* [WHAT THE EXERCISE ASKS]: Below are the records. Retype, exactly, the lines from the first through the line with "Husbilsresa Kroatien", and leave out the pictures.

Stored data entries
----

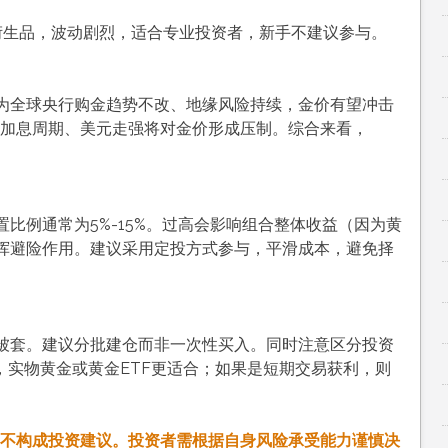
衍生品，波动剧烈，适合专业投资者，新手不建议参与。
为全球央行购金趋势不改、地缘风险持续，金价有望冲击
启加息周期、美元走强将对金价形成压制。综合来看，
比例通常为5%-15%。过高会影响组合整体收益（因为黄
挥避险作用。建议采用定投方式参与，平滑成本，避免择
被套。建议分批建仓而非一次性买入。同时注意区分投资
，实物黄金或黄金ETF更适合；如果是短期交易获利，则
不构成投资建议。投资者需根据自身风险承受能力谨慎决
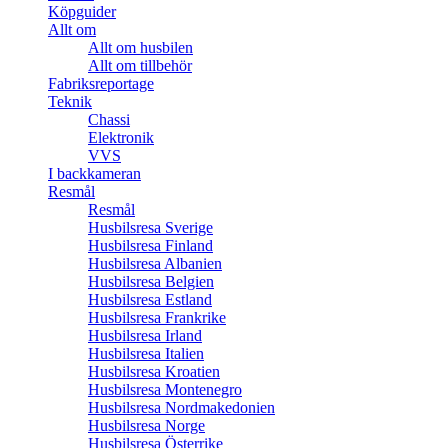
Köpguider
Allt om
Allt om husbilen
Allt om tillbehör
Fabriksreportage
Teknik
Chassi
Elektronik
VVS
I backkameran
Resmål
Resmål
Husbilsresa Sverige
Husbilsresa Finland
Husbilsresa Albanien
Husbilsresa Belgien
Husbilsresa Estland
Husbilsresa Frankrike
Husbilsresa Irland
Husbilsresa Italien
Husbilsresa Kroatien
Husbilsresa Montenegro
Husbilsresa Nordmakedonien
Husbilsresa Norge
Husbilsresa Österrike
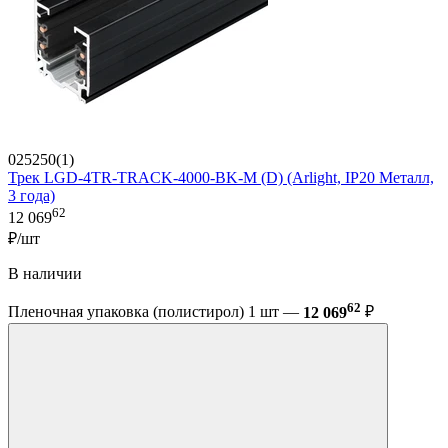
025250(1)
Трек LGD-4TR-TRACK-4000-BK-M (D) (Arlight, IP20 Металл,
3 года)
62
12 069
₽/шт
В наличии
62
Пленочная упаковка (полистирол) 1 шт —
12 069
₽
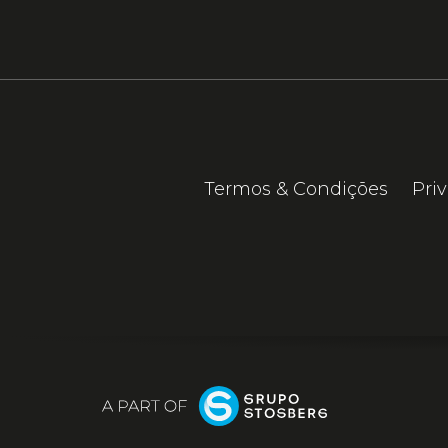
Termos & Condições
Pri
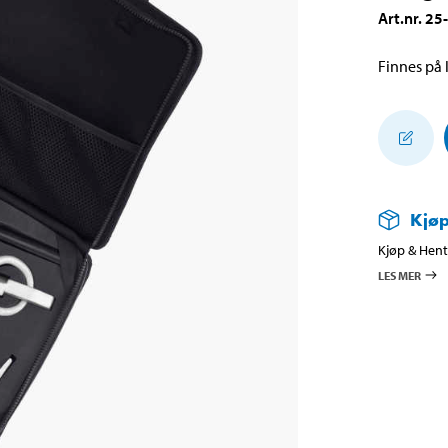
Art.nr
.
25
Finnes på l
Kjøp
Kjøp & Hent 
LES MER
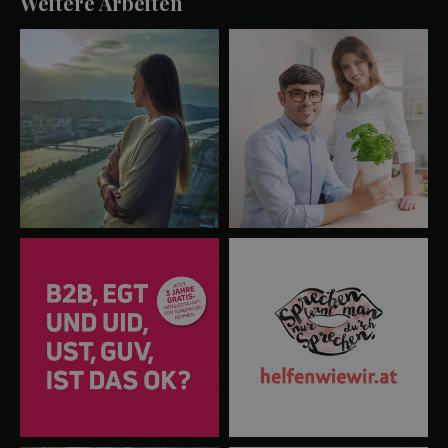
Weitere Arbeiten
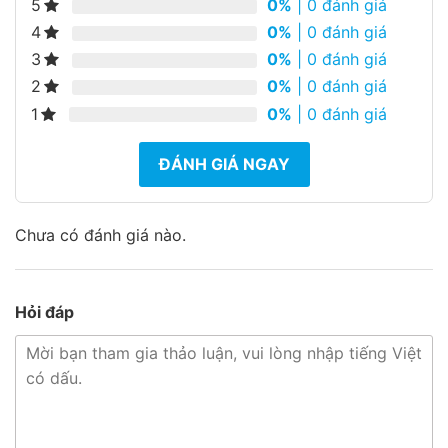
5
0%
| 0 đánh giá
4
0%
| 0 đánh giá
3
0%
| 0 đánh giá
2
0%
| 0 đánh giá
1
0%
| 0 đánh giá
ĐÁNH GIÁ NGAY
Chưa có đánh giá nào.
Hỏi đáp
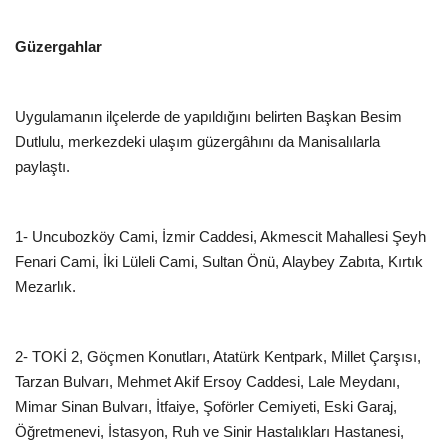
Güzergahlar
Uygulamanın ilçelerde de yapıldığını belirten Başkan Besim
Dutlulu, merkezdeki ulaşım güzergâhını da Manisalılarla
paylaştı.
1- Uncubozköy Cami, İzmir Caddesi, Akmescit Mahallesi Şeyh
Fenari Cami, İki Lüleli Cami, Sultan Önü, Alaybey Zabıta, Kırtık
Mezarlık.
2- TOKİ 2, Göçmen Konutları, Atatürk Kentpark, Millet Çarşısı,
Tarzan Bulvarı, Mehmet Akif Ersoy Caddesi, Lale Meydanı,
Mimar Sinan Bulvarı, İtfaiye, Şoförler Cemiyeti, Eski Garaj,
Öğretmenevi, İstasyon, Ruh ve Sinir Hastalıkları Hastanesi,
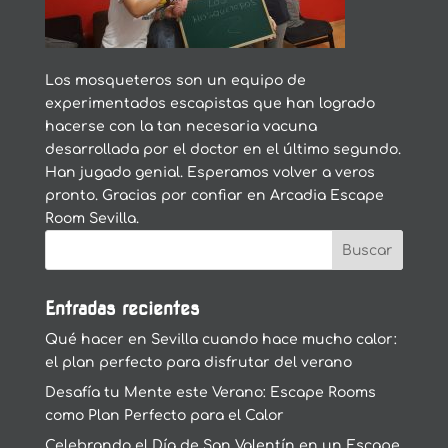
Los mosqueteros son un equipo de
experimentados escapistas que han logrado
hacerse con la tan necesaria vacuna
desarrollada por el doctor en el último segundo.
Han jugado genial. Esperamos volver a veros
pronto. Gracias por confiar en Arcadia Escape
Room Sevilla.
Entradas recientes
Qué hacer en Sevilla cuando hace mucho calor:
el plan perfecto para disfrutar del verano
Desafía tu Mente este Verano: Escape Rooms
como Plan Perfecto para el Calor
Celebrando el Día de San Valentín en un Escape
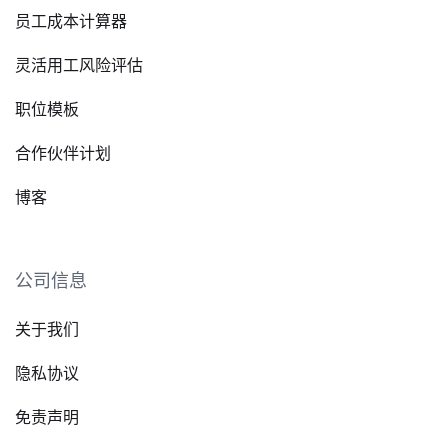
员工成本计算器
灵活用工风险评估
职位模板
合作伙伴计划
博客
公司信息
关于我们
隐私协议
免责声明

----

* [ANSWER AREA]:
衍生品，波动剧烈，适合专业投资者，新手不建议参与。
为全球央行购金趋势不改、地缘风险持续，金价有望冲击
启加息周期、美元走强将对金价形成压制。综合来看，
比例通常为5%-15%。过高会影响组合整体收益（因为黄
挥避险作用。建议采用定投方式参与，平滑成本，避免择
被套。建议分批建仓而非一次性买入。同时注意区分投资
，实物黄金或黄金ETF更适合；如果是短期交易获利，则
不构成投资建议。投资者需根据自身风险承受能力谨慎决
Köpguider
Allt om
Allt om husbilen
Allt om tillbehör
Fabriksreportage
Teknik
Chassi
Elektronik
VVS
I backkameran
Resmål
Resmål
Husbilsresa Sverige
Husbilsresa Finland
Husbilsresa Albanien
Husbilsresa Belgien
Husbilsresa Estland
Husbilsresa Frankrike
Husbilsresa Irland
Husbilsresa Italien
Husbilsresa Kroatien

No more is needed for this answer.